Reluctance to Support the Black Struggle
I have been arguing here that Morrison expresses ambivalence and conflict in her desire to support the black struggle and in her interest and sympathy for women's experience. This tension is most obviously shown in the central metaphor of Song -- flying. A black man, one of the Seven Days, tries to fly at the beginning of the novel and fails. Milkman discovers that his greatgrandfather flew back to Africa, and the ending of the novel finds him soaring, too, toward the arms of his "brother" Guitar. To realize themselves, to achieve individuation, black men must fly. Morrison has said she admires that aspect of black male culture that refuses to be tied down, to knuckle under to a dull, constrained life.

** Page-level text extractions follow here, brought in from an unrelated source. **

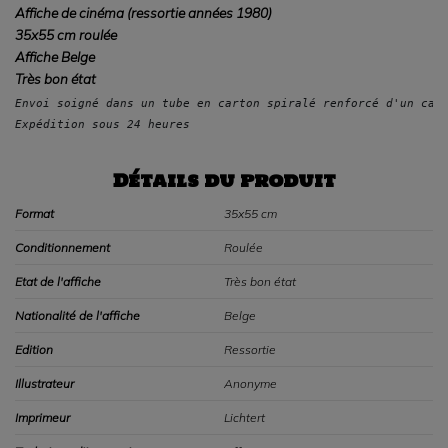
Affiche de cinéma (ressortie années 1980)
35x55 cm roulée
Affiche Belge
Très bon état
Envoi soigné dans un tube en carton spiralé renforcé d'un car
Expédition sous 24 heures
Détails du produit
Format
35x55 cm
Conditionnement
Roulée
Etat de l'affiche
Très bon état
Nationalité de l'affiche
Belge
Edition
Ressortie
Illustrateur
Anonyme
Imprimeur
Lichtert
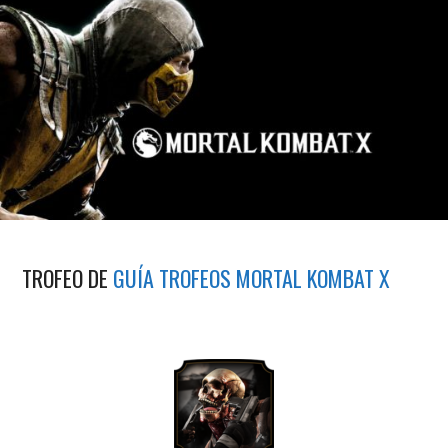
TROFEO DE
GUÍA TROFEOS MORTAL KOMBAT X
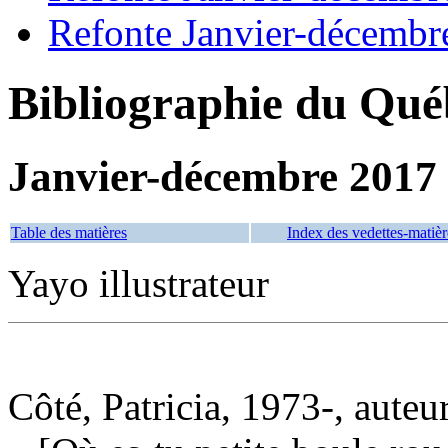
Refonte Janvier-décembr
Bibliographie du Qué
Janvier-décembre 2017
Table des matières
Index des vedettes-matièr
Yayo illustrateur
Côté, Patricia, 1973-, auteu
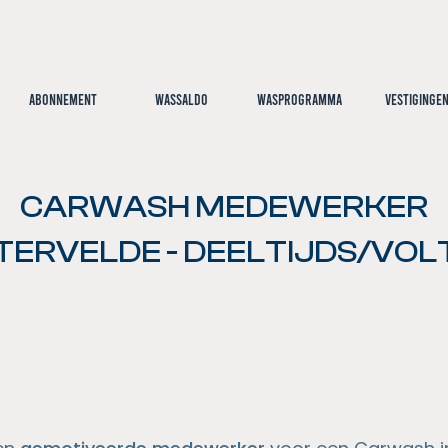
Abonnement
Wassaldo
Wasprogramma
Vestiginge
CARWASH MEDEWERKER
TERVELDE - DEELTIJDS/VOL
 Nederlands
RIJBEWIJS: Rijbewijs B
20-38 Uren/p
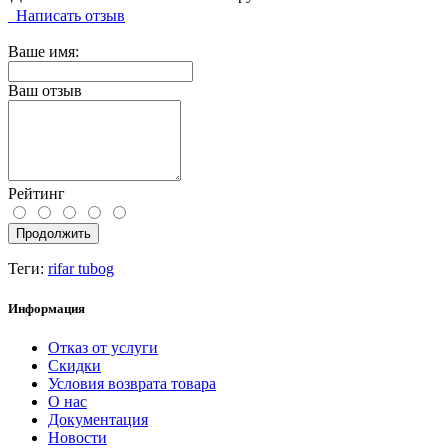
Написать отзыв
Ваше имя:
Ваш отзыв
Рейтинг
Продолжить
Теги:
rifar tubog
Информация
Отказ от услуги
Скидки
Условия возврата товара
О нас
Документация
Новости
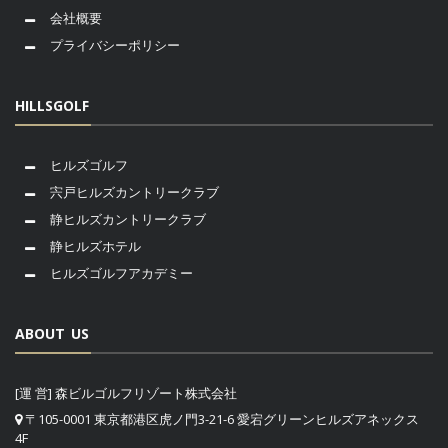
会社概要
プライバシーポリシー
HILLSGOLF
ヒルズゴルフ
宍戸ヒルズカントリークラブ
静ヒルズカントリークラブ
静ヒルズホテル
ヒルズゴルフアカデミー
ABOUT US
[運 営] 森ビルゴルフリゾート株式会社
〒105-0001 東京都港区虎ノ門3-21-6 愛宕グリーンヒルズアネックス
4F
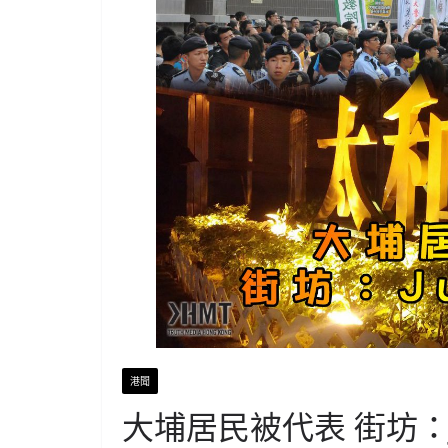
港聞
大埔居民被代表 街坊：J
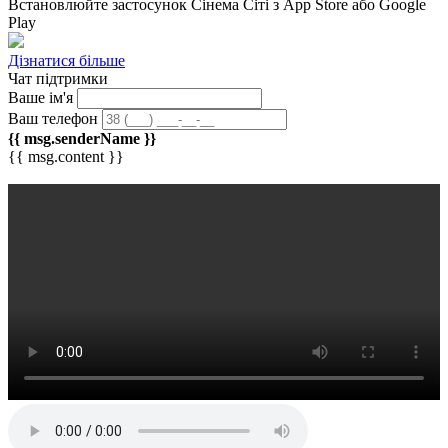
Встановлюйте застосунок
Сінема Сіті
з App Store або Google
Play
Дізнатися більше
Чат підтримки
Ваше ім'я
Ваш телефон
{{ msg.senderName }}
{{ msg.content }}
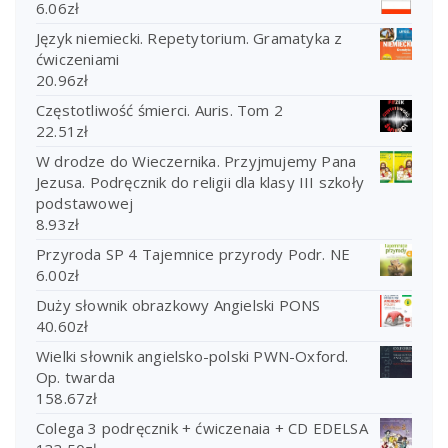
6.06
zł
Język niemiecki. Repetytorium. Gramatyka z
ćwiczeniami
20.96
zł
Częstotliwość śmierci. Auris. Tom 2
22.51
zł
W drodze do Wieczernika. Przyjmujemy Pana
Jezusa. Podręcznik do religii dla klasy III szkoły
podstawowej
8.93
zł
Przyroda SP 4 Tajemnice przyrody Podr. NE
6.00
zł
Duży słownik obrazkowy Angielski PONS
40.60
zł
Wielki słownik angielsko-polski PWN-Oxford.
Op. twarda
158.67
zł
Colega 3 podręcznik + ćwiczenaia + CD EDELSA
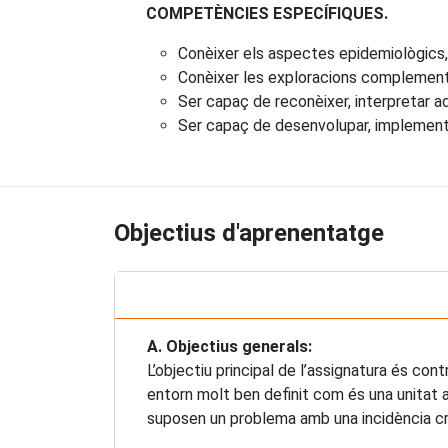
COMPETÈNCIES ESPECÍFIQUES.
Conèixer els aspectes epidemiològics, 
Conèixer les exploracions complementà
Ser capaç de reconèixer, interpretar ad
Ser capaç de desenvolupar, implementar
Objectius d'aprenentatge
A. Objectius generals:
L’objectiu principal de l’assignatura és con
entorn molt ben definit com és una unitat 
suposen un problema amb una incidència cre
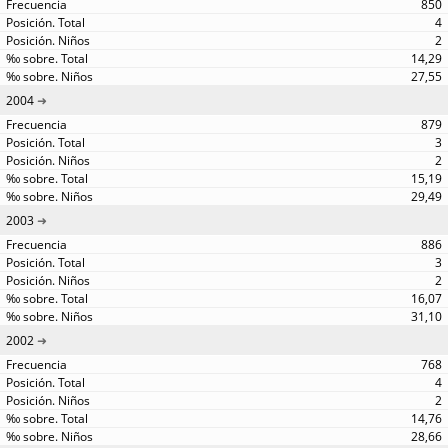
850
4
2
14,29
27,55
2004
879
3
2
15,19
29,49
2003
886
3
2
16,07
31,10
2002
768
4
2
14,76
28,66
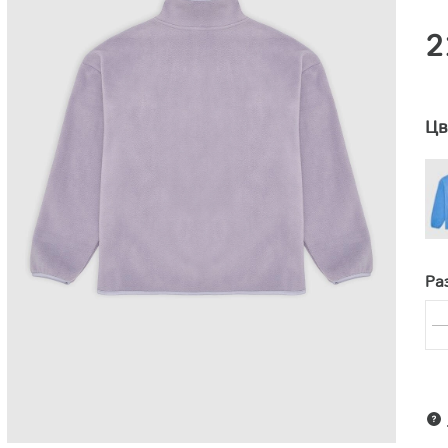
2
Цв
Раз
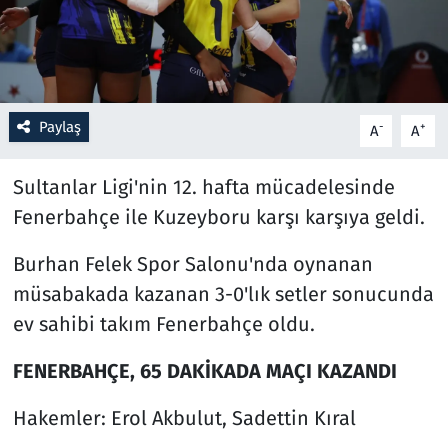
Resmi İlanlar
Rüya Tabirleri
Paylaş
-
+
A
A
Sağlık
Sultanlar Ligi'nin 12. hafta mücadelesinde
Savunma Sanayi
Fenerbahçe ile Kuzeyboru karşı karşıya geldi.
Seçim 2023
Burhan Felek Spor Salonu'nda oynanan
müsabakada kazanan 3-0'lık setler sonucunda
Spor
ev sahibi takım Fenerbahçe oldu.
Teknoloji ve Bilim
FENERBAHÇE, 65 DAKİKADA MAÇI KAZANDI
Televizyon
Hakemler: Erol Akbulut, Sadettin Kıral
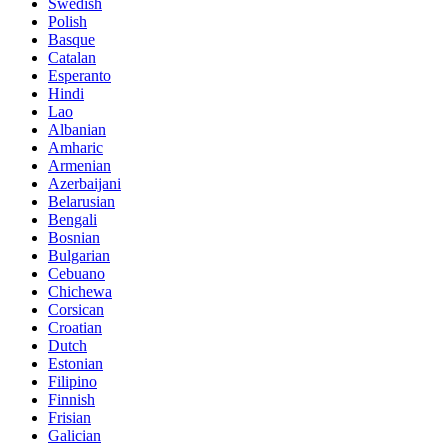
Swedish
Polish
Basque
Catalan
Esperanto
Hindi
Lao
Albanian
Amharic
Armenian
Azerbaijani
Belarusian
Bengali
Bosnian
Bulgarian
Cebuano
Chichewa
Corsican
Croatian
Dutch
Estonian
Filipino
Finnish
Frisian
Galician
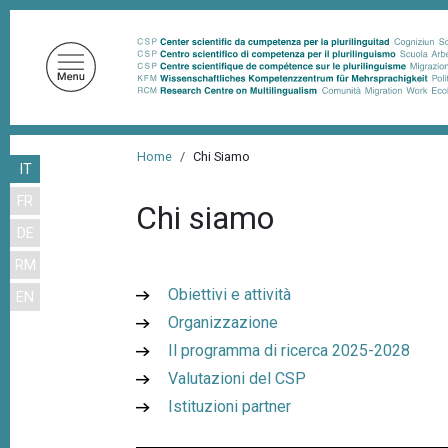
S
a
l
t
a
a
B
l
Home
Chi Siamo
IT
r
c
FR
o
i
Chi siamo
n
DE
c
t
RM
i
e
Obiettivi e attività
EN
n
o
Organizzazione
u
l
t
Il programma di ricerca 2025-2028
e
o
Valutazioni del CSP
d
p
Istituzioni partner
r
i
i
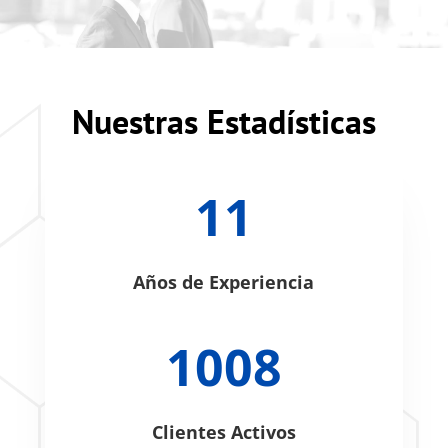
Nuestras Estadísticas
11
Años de Experiencia
1008
Clientes Activos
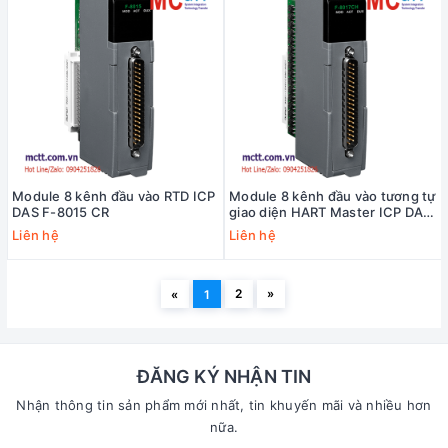
Module 8 kênh đầu vào RTD ICP
Module 8 kênh đầu vào tương tự
DAS F-8015 CR
giao diện HART Master ICP DAS
F-8017CH CR
Liên hệ
Liên hệ
2
»
«
1
ĐĂNG KÝ NHẬN TIN
Nhận thông tin sản phẩm mới nhất, tin khuyến mãi và nhiều hơn
nữa.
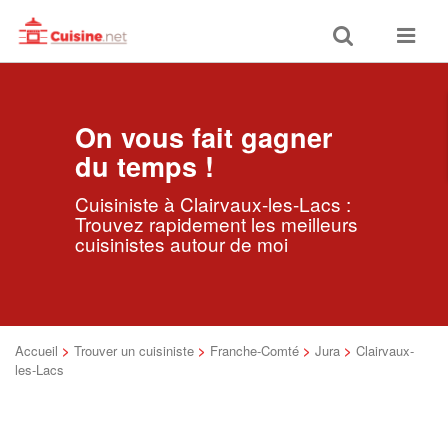
Toggle
Toggle
search
navigat
On vous fait gagner
du temps !
Cuisiniste à Clairvaux-les-Lacs :
Trouvez rapidement les meilleurs
cuisinistes autour de moi
Accueil
>
Trouver un cuisiniste
>
Franche-Comté
>
Jura
>
Clairvaux-
les-Lacs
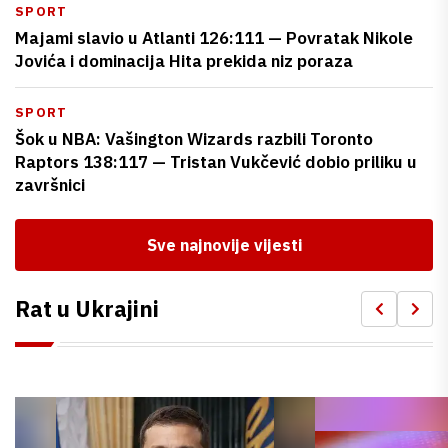
SPORT
Majami slavio u Atlanti 126:111 — Povratak Nikole
Jovića i dominacija Hita prekida niz poraza
SPORT
Šok u NBA: Vašington Wizards razbili Toronto
Raptors 138:117 — Tristan Vukčević dobio priliku u
završnici
Sve najnovije vijesti
Rat u Ukrajini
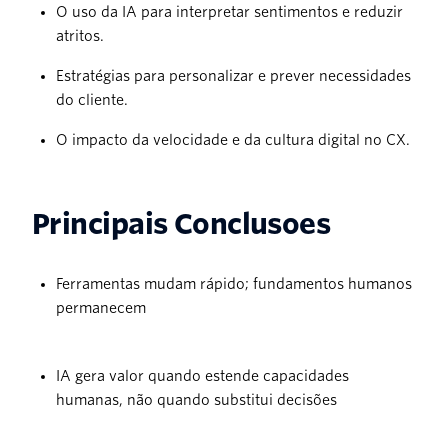
O uso da IA para interpretar sentimentos e reduzir
atritos.
Estratégias para personalizar e prever necessidades
do cliente.
O impacto da velocidade e da cultura digital no CX.
Principais Conclusoes
Ferramentas mudam rápido; fundamentos humanos
permanecem
IA gera valor quando estende capacidades
humanas, não quando substitui decisões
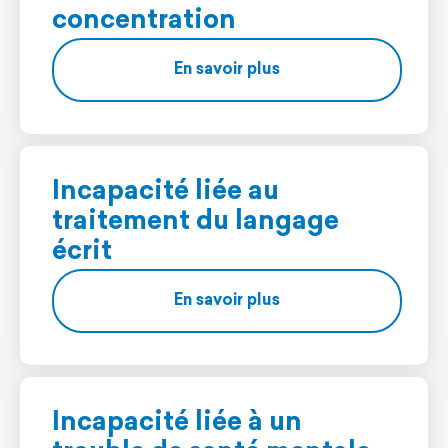
concentration
En savoir plus
Incapacité liée au
traitement du langage
écrit
En savoir plus
Incapacité liée à un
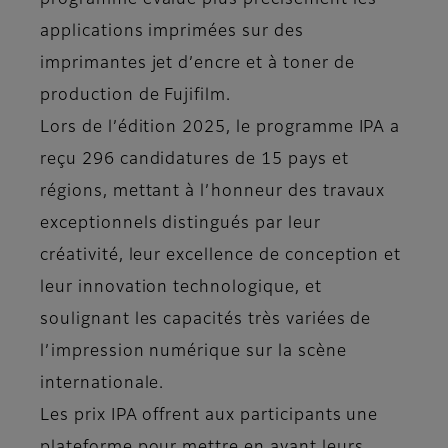
programme évalue plus précisément les
applications imprimées sur des
imprimantes jet d’encre et à toner de
production de Fujifilm.
Lors de l’édition 2025, le programme IPA a
reçu 296 candidatures de 15 pays et
régions, mettant à l’honneur des travaux
exceptionnels distingués par leur
créativité, leur excellence de conception et
leur innovation technologique, et
soulignant les capacités très variées de
l’impression numérique sur la scène
internationale.
Les prix IPA offrent aux participants une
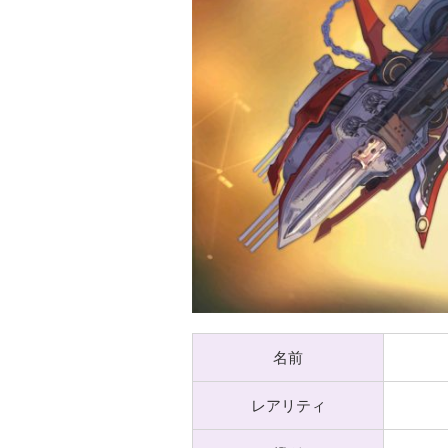
名前
レアリティ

While working on Song she said: "... black men travel, they split, they get on trains, they walk, they move.... it's a part of black life, a positive, majestic thing." Though she acknowledges that when fathers fly, children are hurt -- girls as well as boys -- they also remember their fathers, "half in glory and half in accusation." In Song the men leave home, and the children remember it, sing about it, and mythologize it (Watkins 50).